— Не считал, родимый… Прежде-то считал, а тут и забыл. Порядочно-таки пожил на белом свете… Да…
Старец на мгновение задумался, потом обвел всех нас своим детским взглядом и точно подумал вслух:
— А ведь точно и не живал на свете… Точно вот все собирался куда-то, а тут и помирать пора.
— Сорок лет отец Варсонофий спасается, — проговорил Лебедкин. — За наши грехи богу отмаливает…
— Давно в лесу живу, родные… Два раза в острог садили, — думал вслух скитский старец. — Как же, сподобил господь принять утеснение. В первый-то раз полтора года высидел за беспаспортность, а второй четыре месяца… Сподобил господь… Один я тогда в лесу жил… А теперь вот ослаб… Плоть изнемогла…
— Не страшно одному-то в лесу жить, дедушка?
— На людях, милый, страшнее, да вот живете…
— А не блазнило тебе, когда один в лесу спасался?
— Одинова был такой случай: зимой, ночью, стою этак на молитве, а он как расскочится да ка-ак ударит прямо в стену…
— Кто он-то?
— Известно кто… Не любит он божьего дела, потому как ему сейчас тошно… Ну, как он ударит в стену мне, а я и слова не могу выговорить: стою и трясусь. Потом уж кое-как отошел и сотворил молитву: «Во имя отца и сына и святого духа…»
— Может быть, это так, дедушка… Мало ли в лесу притчится иной раз.
Старец посмотрел на нас с сожалением и проговорил тоном, не допускавшим возражения:
— А следы где?
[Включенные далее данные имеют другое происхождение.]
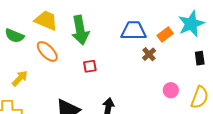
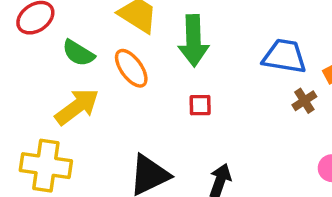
green semicircle: (14, 36) -> (78, 53), moved
yellow arrow: (20, 78) -> (77, 107), size x1.5

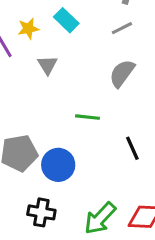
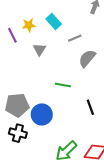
gray line: (122, 28) -> (75, 38), moved
black cross: (41, 212) -> (18, 133), moved

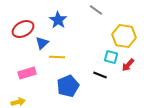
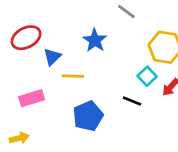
blue star: (58, 20) -> (95, 40), moved
cyan square: (111, 57) -> (147, 76), turned 32

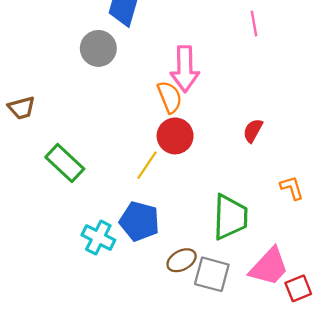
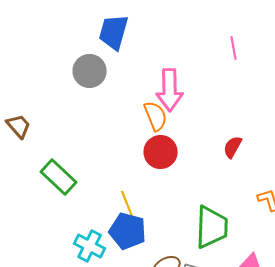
brown trapezoid: (22, 108) -> (19, 126), turned -116
yellow line: (147, 165) -> (128, 205), moved, turned -56

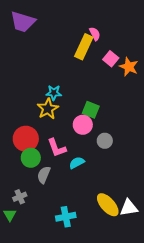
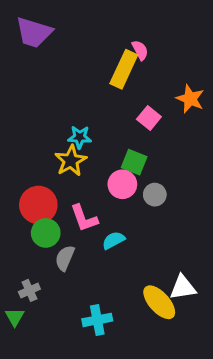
pink square: (111, 59) -> (149, 118), moved
gray circle: (105, 141) -> (155, 195), moved
white triangle: (129, 208) -> (183, 287), moved

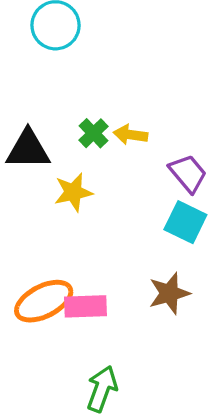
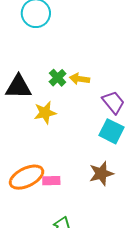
pink rectangle: (85, 306) -> (51, 181), size x0.7

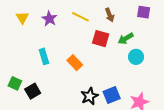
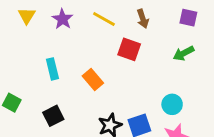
green arrow: (126, 38) -> (184, 53), moved
cyan circle: (136, 57) -> (172, 104), moved
black square: (33, 91) -> (53, 116), moved

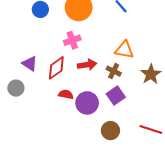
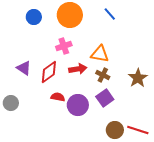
orange triangle: (124, 50) -> (100, 54), moved
gray circle: (16, 88) -> (11, 103), moved
brown circle: (110, 131) -> (115, 130), moved

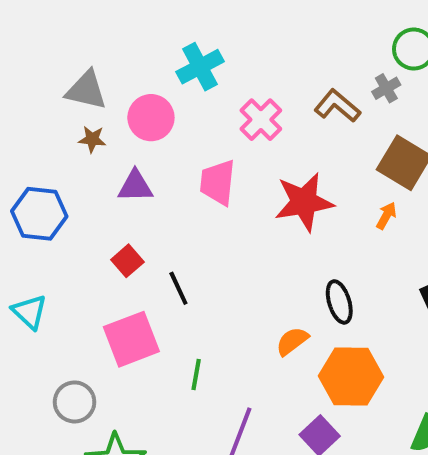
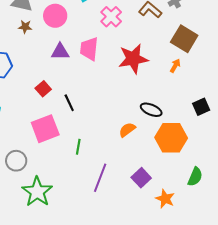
purple triangle: (135, 186) -> (60, 52), moved
black ellipse: (339, 302) -> (151, 110), turned -50
orange hexagon: (351, 376) -> (171, 138), moved

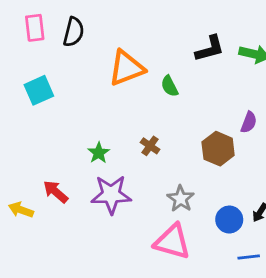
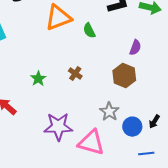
purple semicircle: (249, 122) -> (135, 48), moved
purple star: (111, 195) -> (58, 127), moved
gray star: (181, 199) -> (109, 112), moved

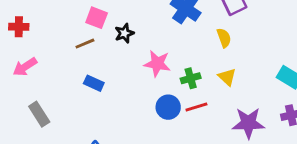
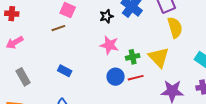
black star: (124, 33) -> (106, 16), moved
yellow semicircle: (224, 38) -> (175, 28), moved, size x1.5
yellow triangle: (227, 77) -> (159, 57), size x1.6
blue rectangle: (94, 83) -> (65, 71), moved

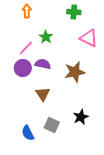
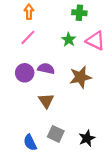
green star: (46, 37) -> (69, 40), moved
pink line: (26, 48) -> (28, 37), moved
black star: (81, 117) -> (87, 138), moved

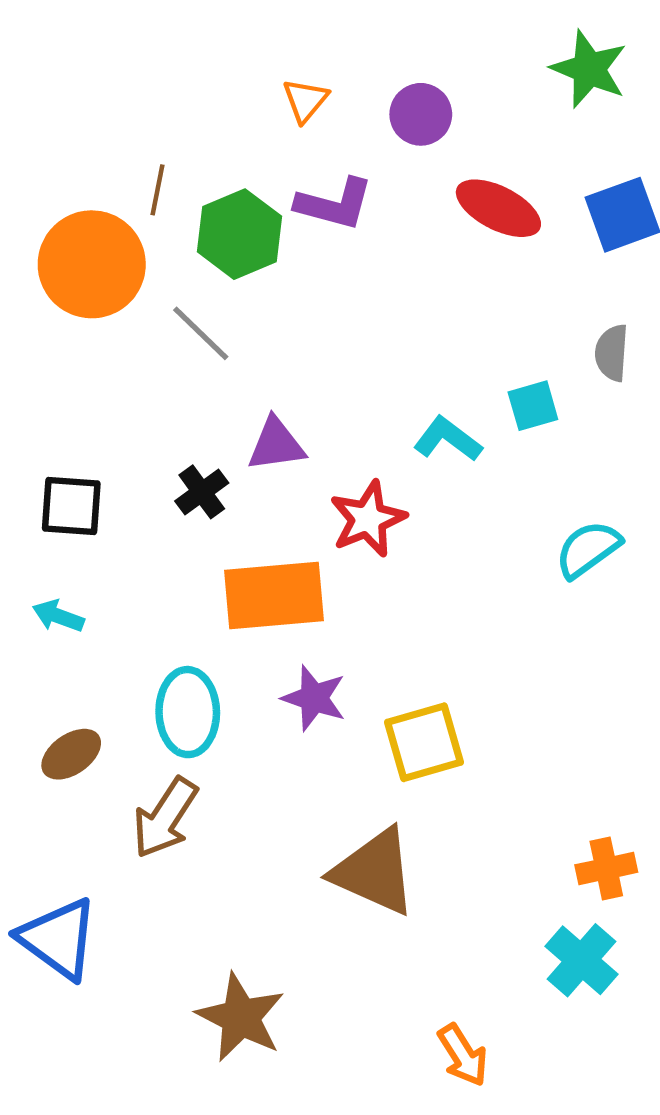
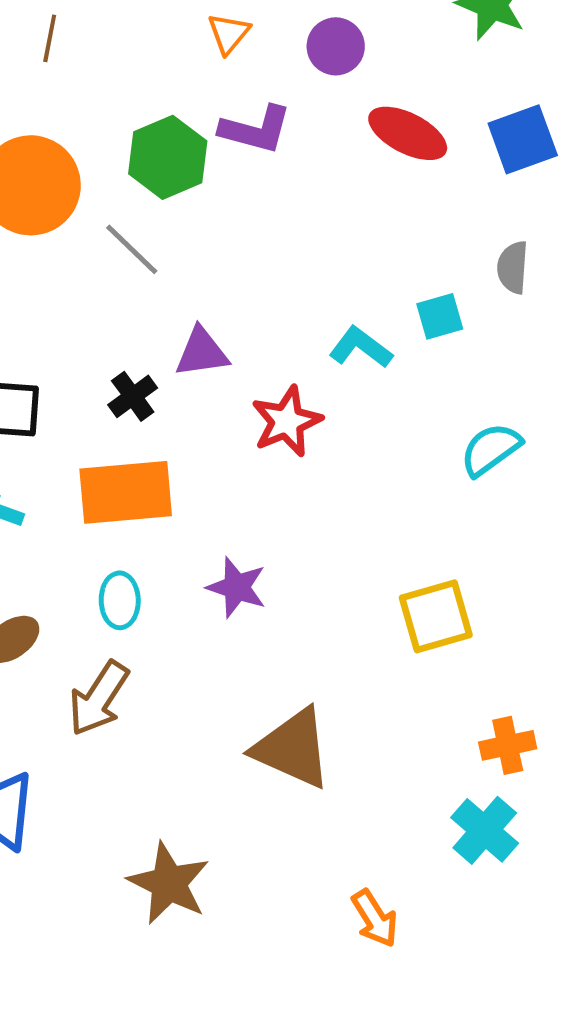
brown line: (158, 190) -> (50, 38), moved
orange rectangle: (274, 596) -> (126, 492), moved
cyan ellipse: (188, 712) -> (120, 600), size x0.7
yellow square: (424, 742) -> (436, 616), moved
Я как отошел, сейчас засветил фонарик и пошел осматривать снег кругом избушки! ни-ни… Известно, чья работа, когда и следу не оставил. Ежели бы худой человек или зверь подошел, так следы бы наследил, а тут чисто…
— У него все чисто выйдет, у нечистого, — сокрушенно подтвердил Лебедкин и даже покрутил своей похмельной головой.
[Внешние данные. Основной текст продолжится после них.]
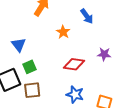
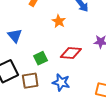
green square: (30, 67) -> (41, 58), moved
blue star: (75, 94) -> (61, 82), moved

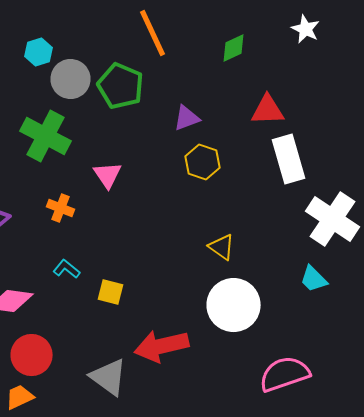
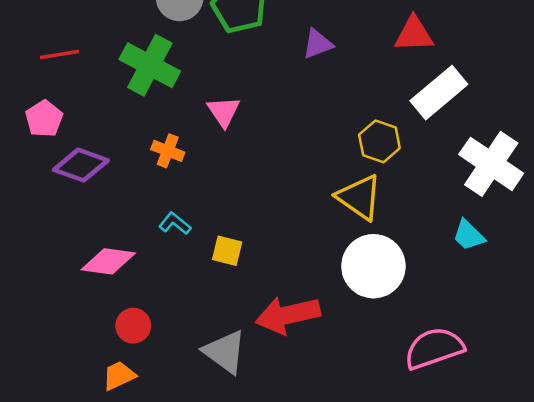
white rectangle: (288, 159) -> (439, 93), turned 66
yellow hexagon: (202, 162) -> (379, 141), moved
yellow triangle: (222, 247) -> (359, 197), size x1.5
red circle: (32, 355) -> (133, 326), size x0.7

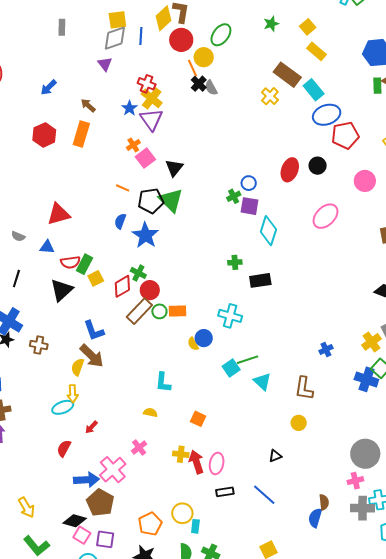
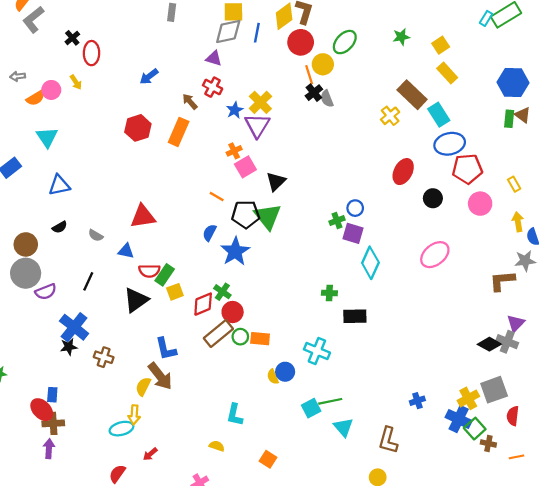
purple triangle: (105, 64) -> (214, 58), turned -42
red cross: (147, 84) -> (213, 87), moved
red ellipse: (290, 170) -> (403, 172), moved
pink circle: (365, 181) -> (480, 204), moved
blue cross: (366, 379) -> (459, 419), moved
Наше обшество составляло оригинальную группу, так и просившуюся на полотно. Центр картины занимал старец Варсонофий; у него в изголовьях задумчиво сидел на обрубке дерева Павел Степаныч, контрастировавший своей могучей фигурой и цветущим здоровьем; в ногах молча стояли старик Акинфий и охотник Левонтич, а Лебедкин постоянно менял место. Под навесом бродили мягкие тени, делавшие светлевшую даль еще светлее. Прибавьте урывками доносившееся крюковое пение, и картина получится полная.
— Ты откуда родом будешь, дедушка? — допрашивал Павел Степаныч.
— А из Невьянского заводу, родимый… Тридцать лет в миру жил, грешил. У нас семья сапожники, ну и я тоже по этой части руководствовал…
— Жена была?
— Мирской человек… Была и жена. Померла давно…
— Зачем же ты в лес ушел: спасался бы дома. Не все ли равно, где молиться.
— Дома-то, родимый, и мысли домашние… Суеты больше, и ему это удобнее, когда домашними-то мыслями начнет ловить человека, как рыбу неводом. И то надо, и другое, и десятое… Уж он знает!..
— Мы вот к вам Акинфия привезли, — шутливо прибавил Павел Степаныч. — Будет ему грешить-то, пора и честь знать…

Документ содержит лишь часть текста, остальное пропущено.